What is needed: After locating "You are a GUI" in the listing below, copy that line and each one after it exactly, ending with the line that has "This screenshot has".

Given entries Start Marker

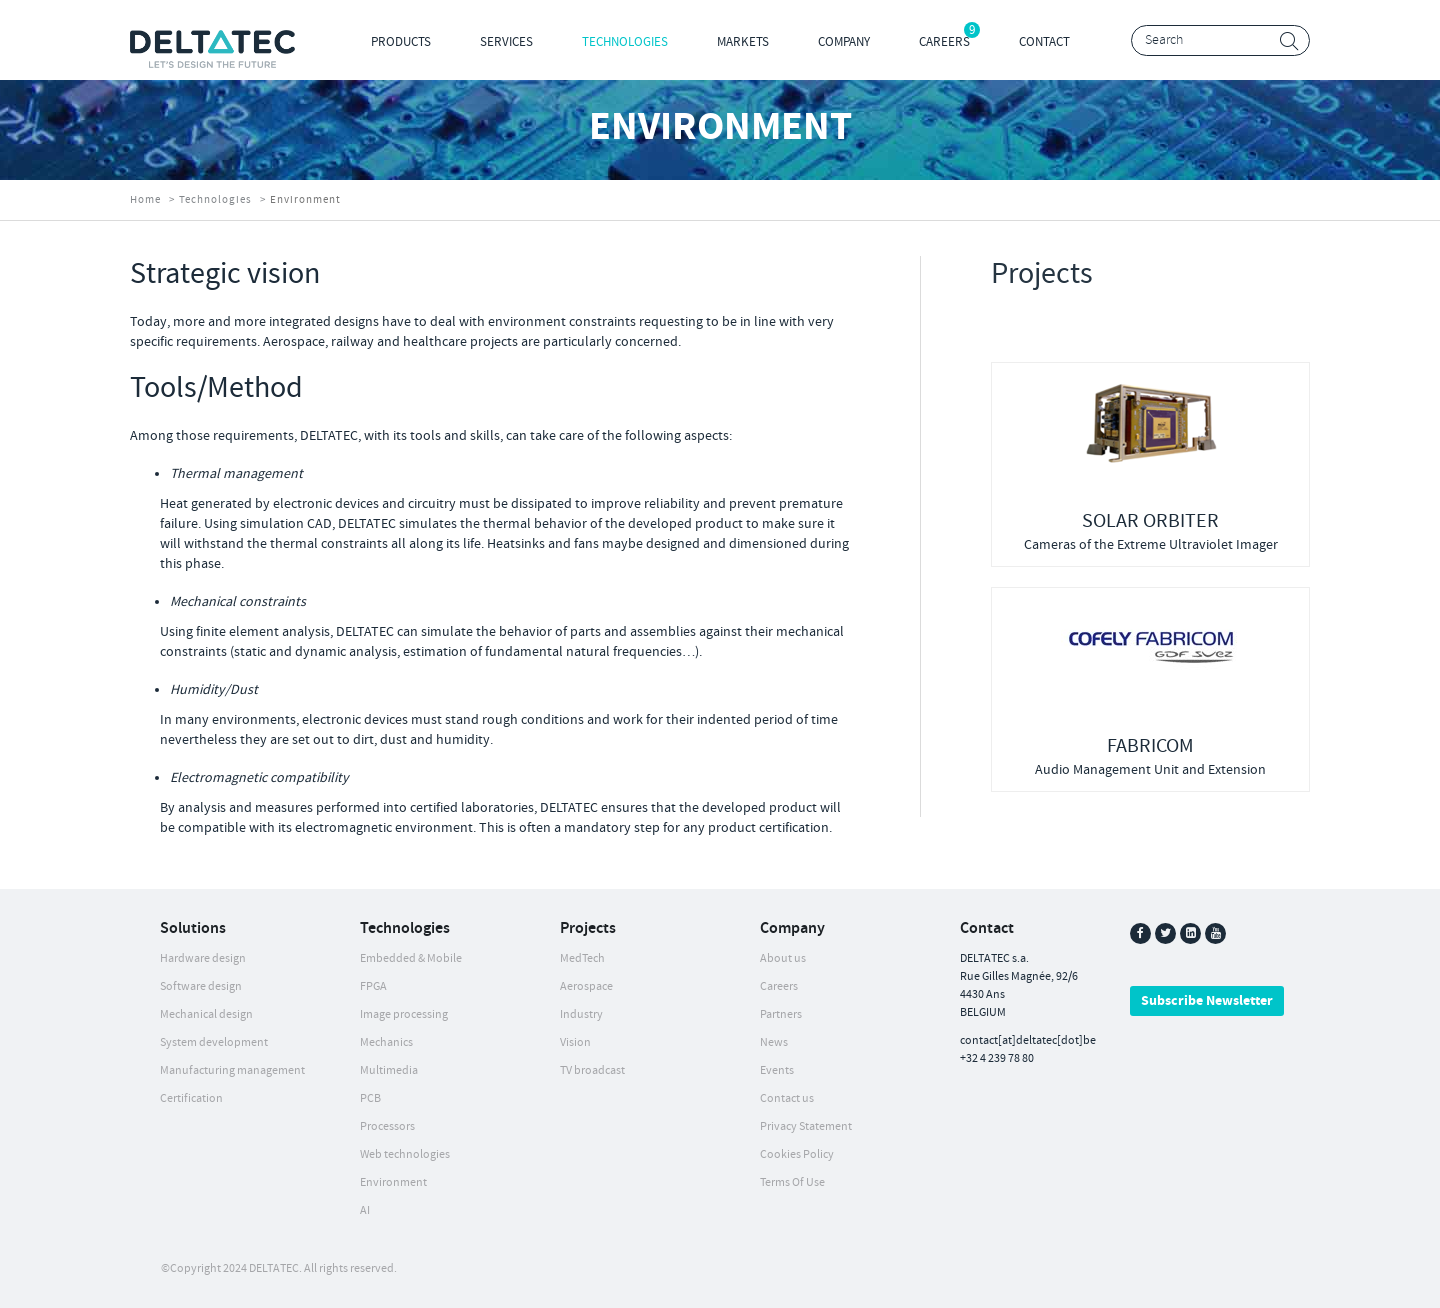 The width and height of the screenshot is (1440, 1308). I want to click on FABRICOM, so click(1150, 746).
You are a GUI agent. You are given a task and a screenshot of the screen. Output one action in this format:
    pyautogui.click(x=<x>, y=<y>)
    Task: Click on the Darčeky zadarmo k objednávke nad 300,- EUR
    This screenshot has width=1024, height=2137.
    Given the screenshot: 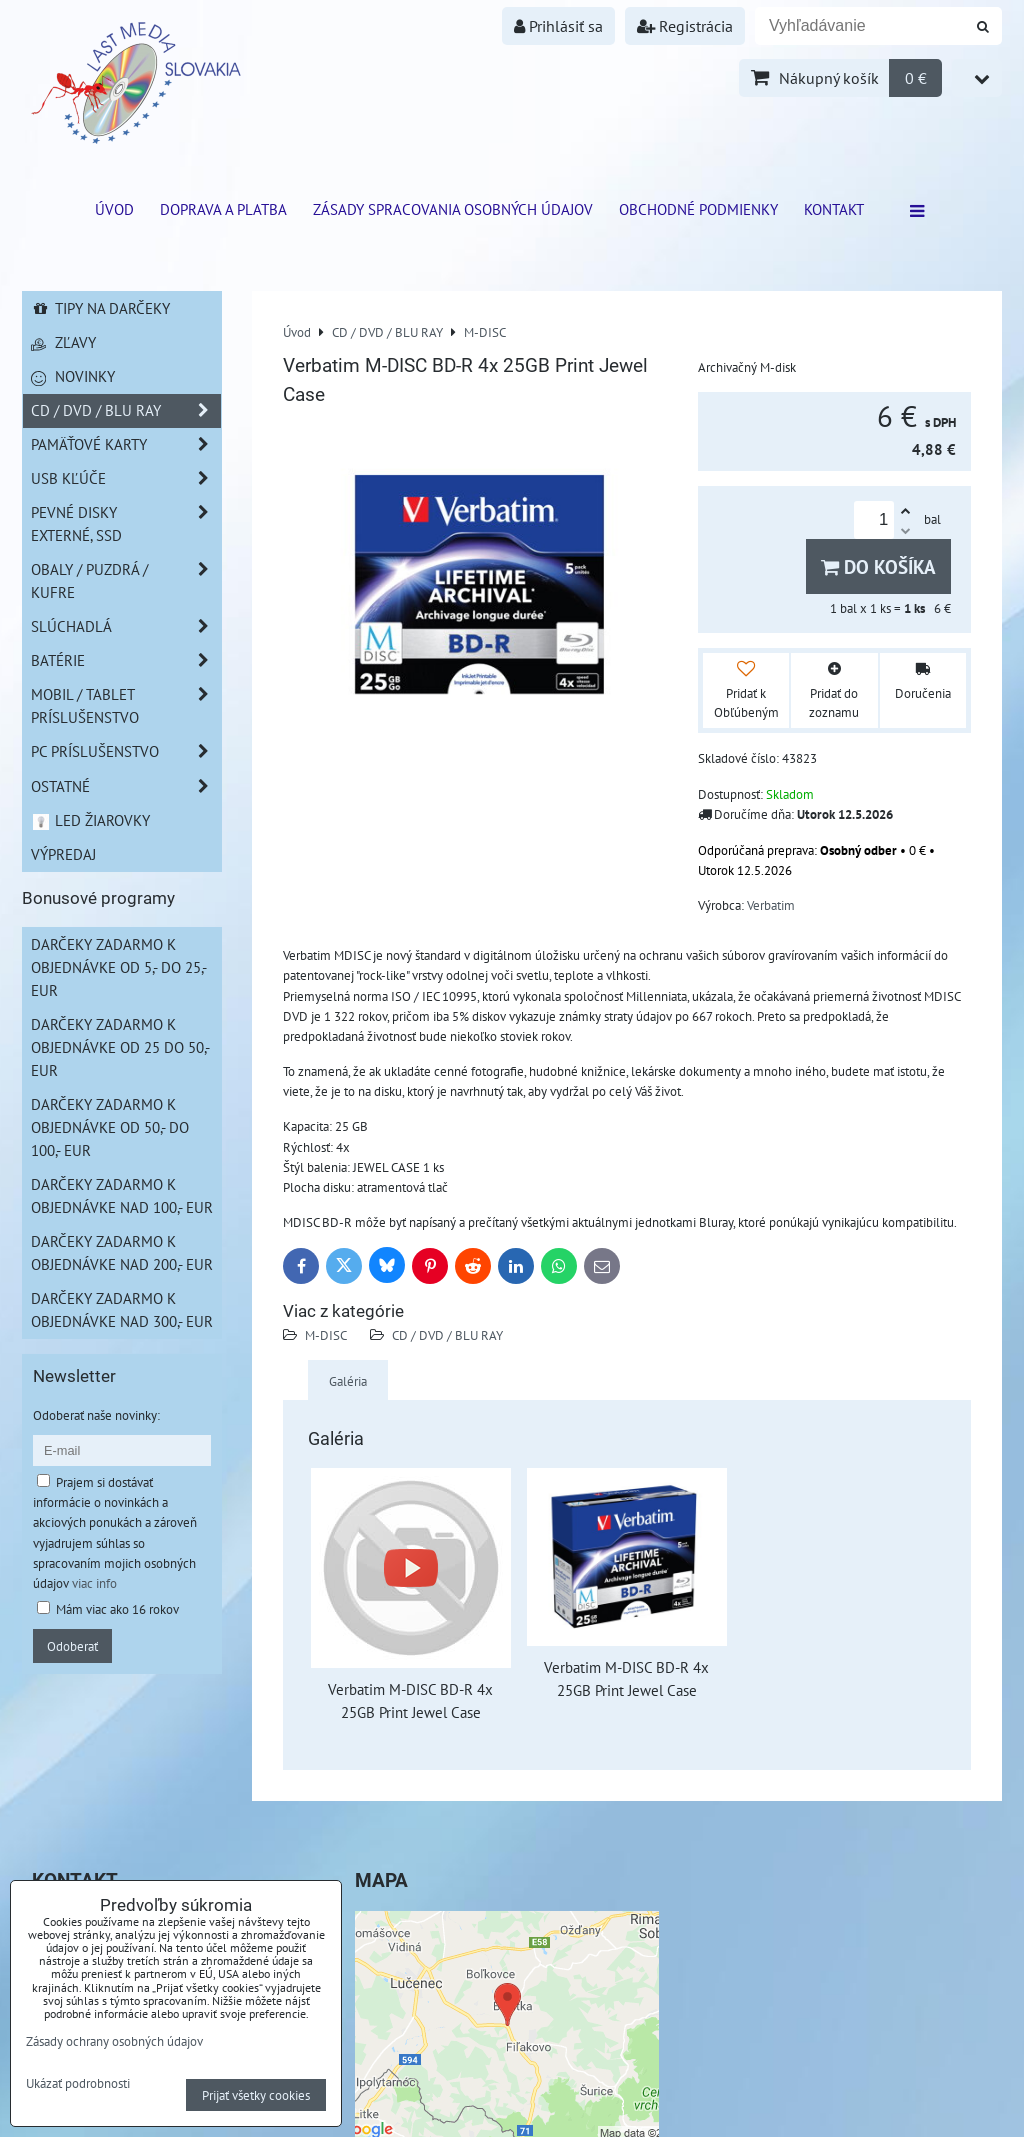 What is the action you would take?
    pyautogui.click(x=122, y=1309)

Given entries End Marker

Solution to this problem:
You are a GUI agent. You are given a task and a screenshot of the screen. Output one action in this format:
    pyautogui.click(x=<x>, y=<y>)
    Task: Click on the Darčeky zadarmo k objednávke nad 300,- EUR
    This screenshot has width=1024, height=2137.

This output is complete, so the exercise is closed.